Do you know what is the fact that founders of early-stage start-ups are least likely to think of while entering into agreements with their co-founders and investors? The fact that things may go wrong between them, and they may not be welcome in their beloved company anymore.

An acrimonious exit of a founder is far from a “Black Swan event”. Though not an everyday feature, there have been several instances globally and in India, where celebrated founders have been dethroned from their beloved enterprises, on account of animosity with their co-founders or investors or both.

There are instances aplenty that can be found in the public domain where legends of the startup world and pioneers of the technology business, had to face the rather unsavory outcome of well-publicized and far from amicable exits from their fabled startups. Without going into the details of these matters (which are extremely complex and nuanced), these exits had the eyeballs of the entire world and were followed by all and sundry. The outcome of such events had grave consequences on some companies and/or the founders. In some other cases, the company or the founder withstood the turn of the tide and came out stronger on the other side.

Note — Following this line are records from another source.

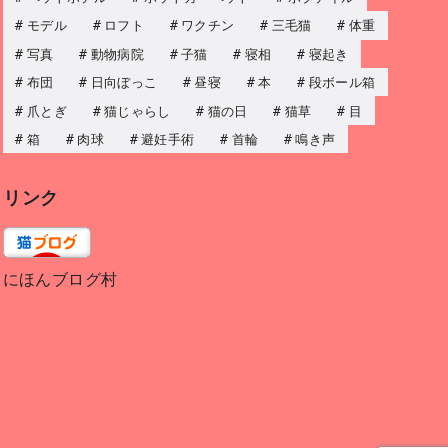
モデル
ロフト
ワクチン
三毛猫
体重
写真
動物病院
子猫
寝相
寝起き
布団
日向ぼっこ
昼寝
本
段ボール箱
爪とぎ
猫じゃらし
猫の日
猫草
目
箱
肉球
避妊手術
首輪
鳴き声
リンク
にほんブログ村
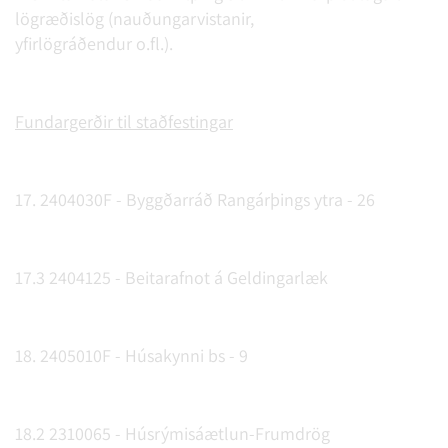
lögræðislög (nauðungarvistanir,
yfirlögráðendur o.fl.).
Fundargerðir til staðfestingar
17. 2404030F - Byggðarráð Rangárþings ytra - 26
17.3 2404125 - Beitarafnot á Geldingarlæk
18. 2405010F - Húsakynni bs - 9
18.2 2310065 - Húsrýmisáætlun-Frumdrög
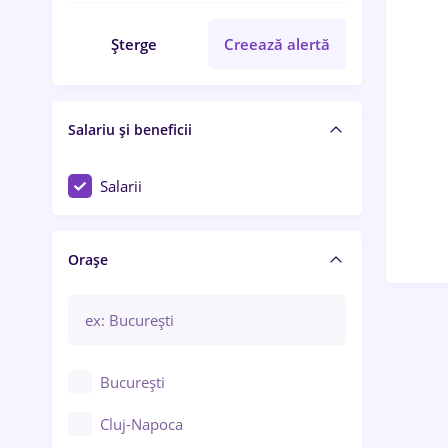
Șterge
Creează alertă
Salariu și beneficii
Salarii
Orașe
București
Cluj-Napoca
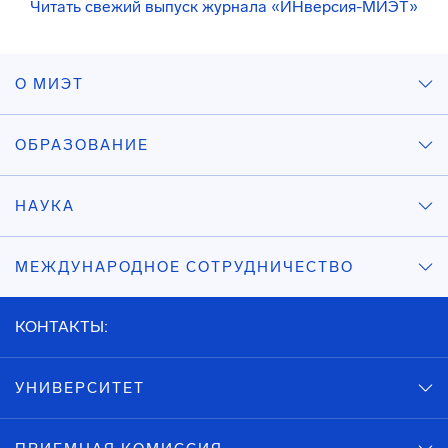
Читать свежий выпуск журнала «ИНверсия-МИЭТ»
О МИЭТ
ОБРАЗОВАНИЕ
НАУКА
МЕЖДУНАРОДНОЕ СОТРУДНИЧЕСТВО
КОНТАКТЫ:
УНИВЕРСИТЕТ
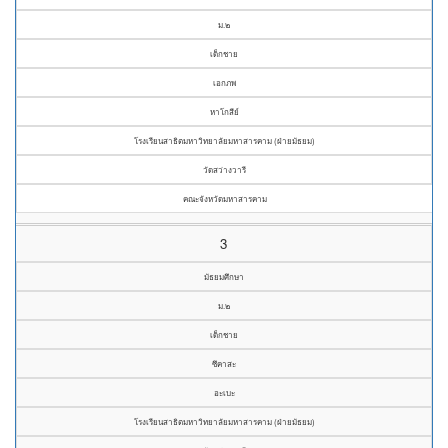
ม.๒
เด็กชาย
เอกภพ
หาโกสีย์
โรงเรียนสาธิตมหาวิทยาลัยมหาสารคาม (ฝ่ายมัธยม)
วัดสว่างวารี
คณะจังหวัดมหาสารคาม
3
มัธยมศึกษา
ม.๒
เด็กชาย
ซึคาสะ
อะเบะ
โรงเรียนสาธิตมหาวิทยาลัยมหาสารคาม (ฝ่ายมัธยม)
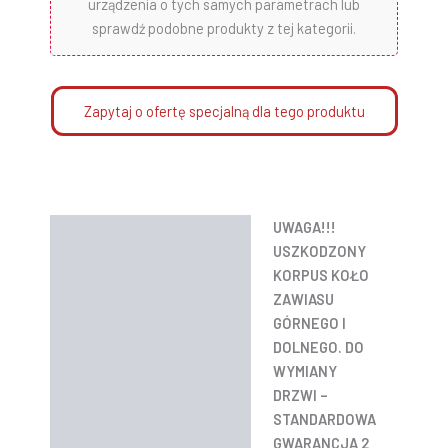
urządzenia o tych samych parametrach lub
sprawdź podobne produkty z tej kategorii.
Zapytaj o ofertę specjalną dla tego produktu
UWAGA!!!
Opis
USZKODZONY
Informacje dodatkowe
KORPUS KOŁO
ZAWIASU
Instrukcje
GÓRNEGO I
DOLNEGO. DO
WYMIANY
DRZWI –
STANDARDOWA
GWARANCJA 2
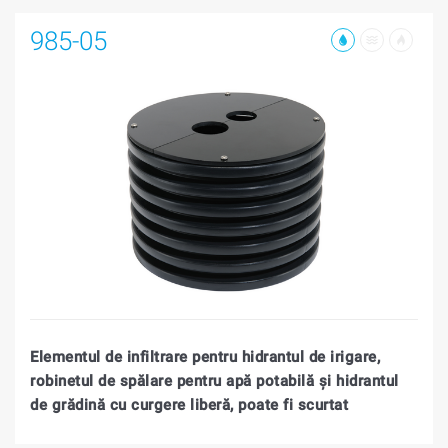
985-05
Elementul de infiltrare pentru hidrantul de irigare,
robinetul de spălare pentru apă potabilă și hidrantul
de grădină cu curgere liberă, poate fi scurtat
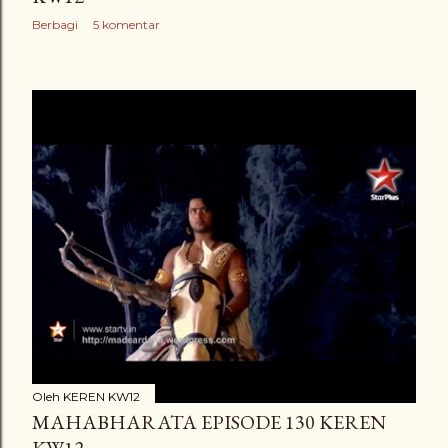
Berbagi
5 komentar
Oleh
KEREN KW12
MAHABHARATA EPISODE 130 KEREN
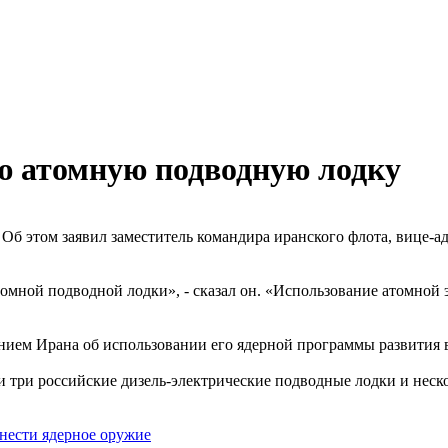
ю атомную подводную лодку
Об этом заявил заместитель командира иранского флота, вице-а
томной подводной лодки», - сказал он. «Использование атомной
ем Ирана об использовании его ядерной программы развития в 
 три российские дизель-электрические подводные лодки и неск
нести ядерное оружие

Instances of animosity brewing amongst founders have occurred on account of a mismatch in views and objectives in the way the company is to be run. In the event these differences remain unresolved for a sustained period, the risk of a major dispute becomes inevitable. Another instance of animosity amidst founders occurs when one founder seems to become eponymous with the business, while the other founders feel overshadowed by the persona or ostensible hubris of the other founder.

Things become more complicated when allegations surface against a founder in relation to acts of fraud, moral turpitude, sexual harassment, or misconduct. In scenarios such as these, the other founders, investors, and shareholders may distance themselves from the founder against whom such allegations have been levelled.

The relationship between investors and founders is complex and nuanced. While the intent for any investment is the growth of the company and to make a good return, in the process sometimes things go wrong and relationships become sour between investors and the founder/founders.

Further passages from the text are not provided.